Go through the records and filter out every line lacking the word "markup"; copy the lines that remain.

== Segment start ==

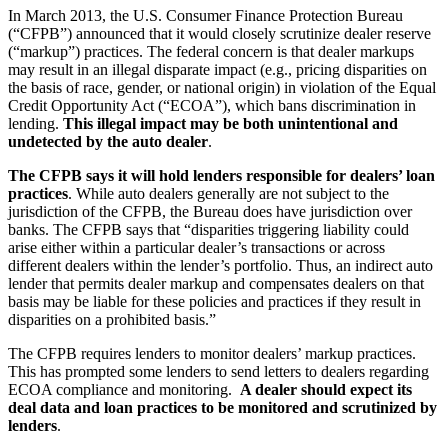
In March 2013, the U.S. Consumer Finance Protection Bureau
(“CFPB”) announced that it would closely scrutinize dealer reserve
(“markup”) practices. The federal concern is that dealer markups
may result in an illegal disparate impact (e.g., pricing disparities on
the basis of race, gender, or national origin) in violation of the Equal
Credit Opportunity Act (“ECOA”), which bans discrimination in
lending.
This illegal impact may be both unintentional and
undetected by the auto dealer
.
The CFPB says it will hold lenders responsible for dealers’ loan
practices
. While auto dealers generally are not subject to the
jurisdiction of the CFPB, the Bureau does have jurisdiction over
banks. The CFPB says that “disparities triggering liability could
arise either within a particular dealer’s transactions or across
different dealers within the lender’s portfolio. Thus, an indirect auto
lender that permits dealer markup and compensates dealers on that
basis may be liable for these policies and practices if they result in
disparities on a prohibited basis.”
The CFPB requires lenders to monitor dealers’ markup practices.
This has prompted some lenders to send letters to dealers regarding
ECOA compliance and monitoring.
A dealer should expect its
deal data and loan practices to be monitored and scrutinized by
lenders
.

== Segment end ==

» **Response for this exercise**:
(“markup”) practices. The federal concern is that dealer markups
lender that permits dealer markup and compensates dealers on that
The CFPB requires lenders to monitor dealers’ markup practices.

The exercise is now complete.